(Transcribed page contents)
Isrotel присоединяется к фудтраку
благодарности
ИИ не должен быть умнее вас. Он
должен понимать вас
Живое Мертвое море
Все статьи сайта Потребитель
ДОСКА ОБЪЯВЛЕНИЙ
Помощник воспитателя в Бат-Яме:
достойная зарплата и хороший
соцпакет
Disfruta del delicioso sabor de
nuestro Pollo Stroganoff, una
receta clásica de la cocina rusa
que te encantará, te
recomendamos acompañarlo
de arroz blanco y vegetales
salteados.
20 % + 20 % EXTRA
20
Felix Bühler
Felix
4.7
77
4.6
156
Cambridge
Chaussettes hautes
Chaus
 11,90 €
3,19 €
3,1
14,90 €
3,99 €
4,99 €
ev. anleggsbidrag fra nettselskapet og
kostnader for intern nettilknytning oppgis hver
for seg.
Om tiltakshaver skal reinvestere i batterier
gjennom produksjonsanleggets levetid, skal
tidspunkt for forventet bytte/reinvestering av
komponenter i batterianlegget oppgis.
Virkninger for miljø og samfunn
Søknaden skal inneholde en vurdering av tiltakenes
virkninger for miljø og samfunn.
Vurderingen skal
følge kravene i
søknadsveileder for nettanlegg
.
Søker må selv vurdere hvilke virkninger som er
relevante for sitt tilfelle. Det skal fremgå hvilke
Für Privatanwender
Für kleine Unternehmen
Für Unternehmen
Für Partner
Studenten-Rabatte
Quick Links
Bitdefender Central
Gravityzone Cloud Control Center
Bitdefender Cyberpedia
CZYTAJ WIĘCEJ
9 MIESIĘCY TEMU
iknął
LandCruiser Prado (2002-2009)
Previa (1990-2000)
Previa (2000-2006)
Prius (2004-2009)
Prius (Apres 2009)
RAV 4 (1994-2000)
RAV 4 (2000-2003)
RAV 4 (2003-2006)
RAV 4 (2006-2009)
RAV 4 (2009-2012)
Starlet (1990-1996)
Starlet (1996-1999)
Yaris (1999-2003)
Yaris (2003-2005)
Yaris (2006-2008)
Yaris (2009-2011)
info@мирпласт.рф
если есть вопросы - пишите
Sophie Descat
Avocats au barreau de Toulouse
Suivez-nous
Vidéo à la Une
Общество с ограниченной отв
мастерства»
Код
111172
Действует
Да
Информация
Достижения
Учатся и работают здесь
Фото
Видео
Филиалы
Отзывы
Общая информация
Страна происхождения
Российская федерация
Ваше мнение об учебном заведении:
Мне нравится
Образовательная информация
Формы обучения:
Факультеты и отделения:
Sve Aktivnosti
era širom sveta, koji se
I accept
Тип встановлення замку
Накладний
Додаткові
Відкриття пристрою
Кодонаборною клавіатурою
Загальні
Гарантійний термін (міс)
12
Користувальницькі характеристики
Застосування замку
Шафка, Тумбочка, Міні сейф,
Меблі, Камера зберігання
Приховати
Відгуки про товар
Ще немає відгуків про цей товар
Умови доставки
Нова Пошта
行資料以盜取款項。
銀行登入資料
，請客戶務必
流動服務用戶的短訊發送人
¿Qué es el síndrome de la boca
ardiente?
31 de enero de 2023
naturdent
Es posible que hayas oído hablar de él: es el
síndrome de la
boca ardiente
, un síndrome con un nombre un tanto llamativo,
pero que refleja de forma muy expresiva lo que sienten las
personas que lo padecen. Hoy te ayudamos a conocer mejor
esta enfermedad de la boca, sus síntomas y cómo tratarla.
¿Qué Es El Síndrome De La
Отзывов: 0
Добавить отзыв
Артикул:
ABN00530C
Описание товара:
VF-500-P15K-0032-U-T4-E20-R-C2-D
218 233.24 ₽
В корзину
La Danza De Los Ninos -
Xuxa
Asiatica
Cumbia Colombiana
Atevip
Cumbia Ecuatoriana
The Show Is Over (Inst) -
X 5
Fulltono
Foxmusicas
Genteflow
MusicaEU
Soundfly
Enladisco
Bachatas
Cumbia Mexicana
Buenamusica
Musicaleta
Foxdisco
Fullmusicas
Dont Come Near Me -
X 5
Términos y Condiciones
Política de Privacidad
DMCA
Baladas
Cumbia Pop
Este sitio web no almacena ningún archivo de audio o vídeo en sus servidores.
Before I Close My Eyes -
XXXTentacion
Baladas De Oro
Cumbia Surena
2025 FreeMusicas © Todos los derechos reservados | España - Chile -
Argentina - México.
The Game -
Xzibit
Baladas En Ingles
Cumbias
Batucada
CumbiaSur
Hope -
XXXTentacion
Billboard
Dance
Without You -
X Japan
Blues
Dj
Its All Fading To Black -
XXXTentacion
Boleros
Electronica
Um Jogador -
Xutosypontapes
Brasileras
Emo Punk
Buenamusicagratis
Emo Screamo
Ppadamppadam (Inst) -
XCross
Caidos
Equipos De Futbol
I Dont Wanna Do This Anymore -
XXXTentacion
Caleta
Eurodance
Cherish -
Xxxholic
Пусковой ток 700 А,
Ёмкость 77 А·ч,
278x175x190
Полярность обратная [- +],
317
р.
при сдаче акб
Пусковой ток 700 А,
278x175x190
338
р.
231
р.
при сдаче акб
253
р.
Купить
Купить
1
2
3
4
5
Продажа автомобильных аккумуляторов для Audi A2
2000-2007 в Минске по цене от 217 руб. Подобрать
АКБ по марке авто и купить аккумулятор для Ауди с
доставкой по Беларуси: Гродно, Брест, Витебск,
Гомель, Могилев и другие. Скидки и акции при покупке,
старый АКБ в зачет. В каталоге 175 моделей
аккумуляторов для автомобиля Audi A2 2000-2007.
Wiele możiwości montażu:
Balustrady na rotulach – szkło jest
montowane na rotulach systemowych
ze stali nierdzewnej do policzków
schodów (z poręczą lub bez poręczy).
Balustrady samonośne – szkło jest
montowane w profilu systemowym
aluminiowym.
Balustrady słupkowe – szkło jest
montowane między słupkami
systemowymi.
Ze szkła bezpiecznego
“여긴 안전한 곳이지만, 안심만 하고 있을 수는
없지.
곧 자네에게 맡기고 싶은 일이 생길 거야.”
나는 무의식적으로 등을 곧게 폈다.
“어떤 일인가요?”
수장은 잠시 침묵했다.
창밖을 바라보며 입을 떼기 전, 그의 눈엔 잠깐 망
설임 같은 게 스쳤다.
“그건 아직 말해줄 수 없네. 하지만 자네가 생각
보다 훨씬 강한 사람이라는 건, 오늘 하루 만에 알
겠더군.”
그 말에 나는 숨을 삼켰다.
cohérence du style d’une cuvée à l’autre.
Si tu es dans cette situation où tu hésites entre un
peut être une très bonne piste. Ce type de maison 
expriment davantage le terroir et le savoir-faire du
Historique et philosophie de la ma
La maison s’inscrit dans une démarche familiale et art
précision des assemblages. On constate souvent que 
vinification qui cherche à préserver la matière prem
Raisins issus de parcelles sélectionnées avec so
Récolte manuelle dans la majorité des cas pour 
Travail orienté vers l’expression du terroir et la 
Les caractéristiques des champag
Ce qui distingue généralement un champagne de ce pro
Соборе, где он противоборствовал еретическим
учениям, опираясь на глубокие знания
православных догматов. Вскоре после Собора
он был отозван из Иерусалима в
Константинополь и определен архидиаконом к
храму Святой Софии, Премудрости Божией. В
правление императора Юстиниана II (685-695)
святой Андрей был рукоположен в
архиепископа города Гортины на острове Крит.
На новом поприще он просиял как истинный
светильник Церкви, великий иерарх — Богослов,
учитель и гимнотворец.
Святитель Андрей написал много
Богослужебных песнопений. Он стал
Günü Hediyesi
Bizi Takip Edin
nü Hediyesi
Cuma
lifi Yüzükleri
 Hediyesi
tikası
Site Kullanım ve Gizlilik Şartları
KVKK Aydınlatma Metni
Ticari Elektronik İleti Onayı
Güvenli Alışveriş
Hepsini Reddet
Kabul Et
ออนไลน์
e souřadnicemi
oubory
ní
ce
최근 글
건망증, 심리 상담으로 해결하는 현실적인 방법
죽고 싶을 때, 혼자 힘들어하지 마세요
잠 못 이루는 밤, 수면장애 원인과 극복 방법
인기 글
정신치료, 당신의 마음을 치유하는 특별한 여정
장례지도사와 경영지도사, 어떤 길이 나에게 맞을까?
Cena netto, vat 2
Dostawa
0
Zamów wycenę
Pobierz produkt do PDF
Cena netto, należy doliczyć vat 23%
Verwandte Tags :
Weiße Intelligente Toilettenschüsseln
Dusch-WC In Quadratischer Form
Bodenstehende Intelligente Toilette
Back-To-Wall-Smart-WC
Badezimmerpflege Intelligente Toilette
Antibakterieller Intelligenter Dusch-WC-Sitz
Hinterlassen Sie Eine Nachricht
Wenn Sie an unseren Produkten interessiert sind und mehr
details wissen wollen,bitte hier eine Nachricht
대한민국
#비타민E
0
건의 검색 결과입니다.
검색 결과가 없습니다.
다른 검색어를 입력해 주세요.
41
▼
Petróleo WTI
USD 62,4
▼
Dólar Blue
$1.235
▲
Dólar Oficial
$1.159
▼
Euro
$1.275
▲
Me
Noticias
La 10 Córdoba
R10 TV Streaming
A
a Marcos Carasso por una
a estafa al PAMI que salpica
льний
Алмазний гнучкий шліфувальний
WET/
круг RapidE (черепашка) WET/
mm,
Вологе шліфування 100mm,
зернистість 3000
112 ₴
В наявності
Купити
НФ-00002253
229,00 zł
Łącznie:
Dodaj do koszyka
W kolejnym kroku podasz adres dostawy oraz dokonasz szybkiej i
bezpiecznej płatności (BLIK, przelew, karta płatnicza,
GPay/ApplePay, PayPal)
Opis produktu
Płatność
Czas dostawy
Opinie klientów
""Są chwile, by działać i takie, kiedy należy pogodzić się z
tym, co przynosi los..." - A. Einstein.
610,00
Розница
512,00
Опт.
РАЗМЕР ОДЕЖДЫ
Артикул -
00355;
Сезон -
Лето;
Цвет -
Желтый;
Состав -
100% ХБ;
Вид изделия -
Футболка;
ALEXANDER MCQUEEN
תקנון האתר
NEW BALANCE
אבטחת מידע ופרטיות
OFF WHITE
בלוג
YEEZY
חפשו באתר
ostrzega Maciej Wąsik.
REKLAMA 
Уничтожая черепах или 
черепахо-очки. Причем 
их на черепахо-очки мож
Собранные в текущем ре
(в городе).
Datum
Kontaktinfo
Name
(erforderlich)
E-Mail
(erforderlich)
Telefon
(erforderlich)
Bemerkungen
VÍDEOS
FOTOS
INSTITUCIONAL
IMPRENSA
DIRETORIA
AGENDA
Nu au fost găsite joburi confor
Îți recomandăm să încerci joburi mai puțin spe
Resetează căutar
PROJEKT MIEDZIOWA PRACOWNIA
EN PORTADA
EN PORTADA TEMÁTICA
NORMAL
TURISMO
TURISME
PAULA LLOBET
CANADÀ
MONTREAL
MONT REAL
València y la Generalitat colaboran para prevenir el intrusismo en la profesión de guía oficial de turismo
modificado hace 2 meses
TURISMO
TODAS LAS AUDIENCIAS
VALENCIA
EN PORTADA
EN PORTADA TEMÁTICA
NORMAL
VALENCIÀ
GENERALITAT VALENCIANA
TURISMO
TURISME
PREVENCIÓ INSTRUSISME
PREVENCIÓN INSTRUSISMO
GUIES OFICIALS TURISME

> [Your task] Between the first line of the entries above and the line with "recomendamos acompañarlo", both included, copy every line exactly and nothing outside that range.

> [Your solution]
Isrotel присоединяется к фудтраку
благодарности
ИИ не должен быть умнее вас. Он
должен понимать вас
Живое Мертвое море
Все статьи сайта Потребитель
ДОСКА ОБЪЯВЛЕНИЙ
Помощник воспитателя в Бат-Яме:
достойная зарплата и хороший
соцпакет
Disfruta del delicioso sabor de
nuestro Pollo Stroganoff, una
receta clásica de la cocina rusa
que te encantará, te
recomendamos acompañarlo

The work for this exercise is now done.